Evan, meanwhile, was living another story. He had been working in Banff, surrounded by snow and frozen peaks, when he decided to escape winter and chase the sun south. Roldanillo was his destination: the mecca of Colombian paragliding.
And so, high above those ridgelines, weaving circles in a thermal, our paths crossed. Two strangers, suspended by fabric and string, sharing the same invisible column of rising air. We landed together. We flew again the next day. By the third, it felt inevitable—we weren’t just flying in the same sky anymore; we were beginning a story.
XC Flight. Launched from official Jerico site
Bobbins and the Road North
It was my idea, half-serious at first: a road trip through Antioquia, to find new sites, new skies, new adventures. Evan said yes without hesitation. A few days later, we had Bobbins, a tiny, stubborn rental car with more spirit than horsepower. With backpacks and wings stuffed into its frame, we drove into the unknown.
The days blurred into something wild and dreamlike. We hiked through jungles with our gliders, slept in bamboo fortresses, and launched into air that smelled of earth and rain. When we weren’t flying, we feasted like locals: plantains with cheese, sweet aguapanela, warm arepas, and endless cups of Colombian coffee.
Evenings were slower. After packing up our wings, we wandered landing fields in search of wild mushrooms, laughing at our luck when we found handfuls. That laughter faded the day armed police stopped us on a mountain road, inspected our glovebox, and found it full of dried mushrooms. There was a long silence. Then, one officer plucked a mushroom, popped it into his mouth, and waved us on our way. Colombia had its own rules, and somehow we had passed the test.
Photo taken at Jerico launch site moments before our second XC flight together.
Foraging for wild mushrooms in the Jerico landing field.
A beautiful photo taken during our hike and fly overlooking the Cauca River and mountains of Antioquia.
The People We Met
On the winding road from Jericó to Jardín, we picked up a hitchhiker. He told us he had walked away from his tech startup after a midlife crisis at twenty-seven and was now hitchhiking all the way to Patagonia. Between potholes and rockslides, I painted his nails neon green in the backseat.
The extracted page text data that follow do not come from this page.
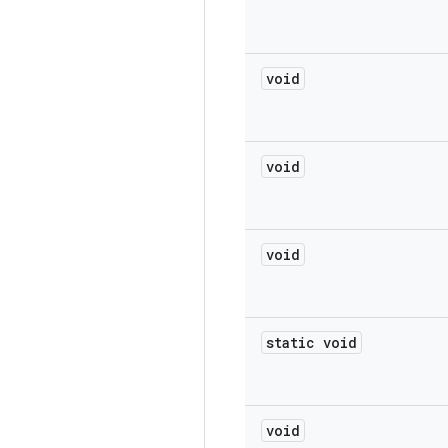
void
void
void
static void
void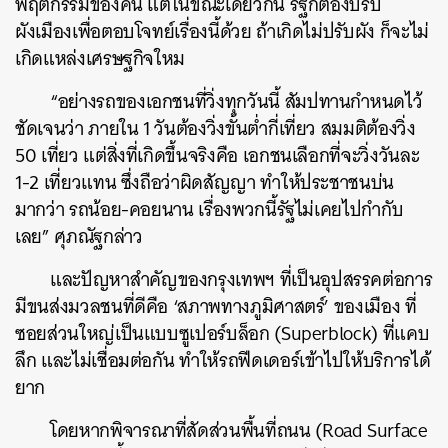
พฤติกรรมของคน แต่ในขณะเดียวกัน รัฐก็ต้องปรับ
ผังเมืองเพื่อตอบโจทย์เรื่องนี้ด้วย ถ้าเกิดไม่ปรับผัง ก็จะไม่
เกิดแหล่งเศรษฐกิจใหม
“อย่างรถของเอกชนที่วิ่งทุกวันนี้ สัมปทานกำหนดไว้
ชัดเจนว่า ภายใน 1 วันต้องวิ่งขั้นต่ำกี่เที่ยว สมมติต้องวิ่ง
50 เที่ยว แต่สิ่งที่เกิดขึ้นจริงคือ เอกชนเลือกที่จะวิ่งวันละ
1-2 เที่ยวแทน ซึ่งถือว่าผิดสัญญา ทำให้ประชาชนบ่น
มากว่า รถน้อย-คอยนาน เรื่องพวกนี้รัฐไม่เคยไปกำกับ
เลย” ศุภณัฐกล่าว
และปัญหาสำคัญของกรุงเทพฯ​ ที่เป็นอุปสรรคต่อการ
มีขนส่งมวลชนที่ดีคือ ‘สภาพทางภูมิศาสตร์’ ของเมือง ที่
ซอยส่วนใหญ่เป็นแบบซูเปอร์บล็อก (Superblock) ที่แคบ
ลึก และไม่เชื่อมต่อกัน ทำให้รถฟีดเดอร์เข้าไปให้บริการได้
ยาก
โดยหากพิจารณาที่สัดส่วนพื้นที่ถนน (Road Surface
ค้นหา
In the hills near Jericó, we stumbled upon a hermit artist. He lived alone in a mountain shack, surrounded by canvases and silence. He brewed us coffee and spoke of his life—his art, his solitude, and all the dangers of the world outside his refuge. His words hung in the air long after we left.
“Bobbins” our mighty rental car, and the hitch hiker we picked up in Jerico. Photo taken in the small town of Buenos Aires, Antioquia, Colombia.
The Last Push
Bobbins endured more than any small car should. We drove over roads torn by rain, through mud pools, past rock slides, bouncing between potholes so deep they felt like craters. Sometimes, the only way to start the engine was to roll down a hill. Somehow, improbably, we always kept going.
And at last, just minutes before Evan’s bus was set to leave Roldanillo for Cali, we rolled back into town. He left for Banff. I stayed, my heart heavier and lighter all at once.
Many rocks were moved during our journey through the backroads heading from Jerico to Jardin.
A Dream We Lived
Looking back, it still feels like a dream: the jungles of Antioquia, the strangers who became part of our story, the food, the laughter, the sky, and that ridiculous little car that refused to die.
It wasn’t just a paragliding trip. It was the beginning of something bigger—our greatest flight, together.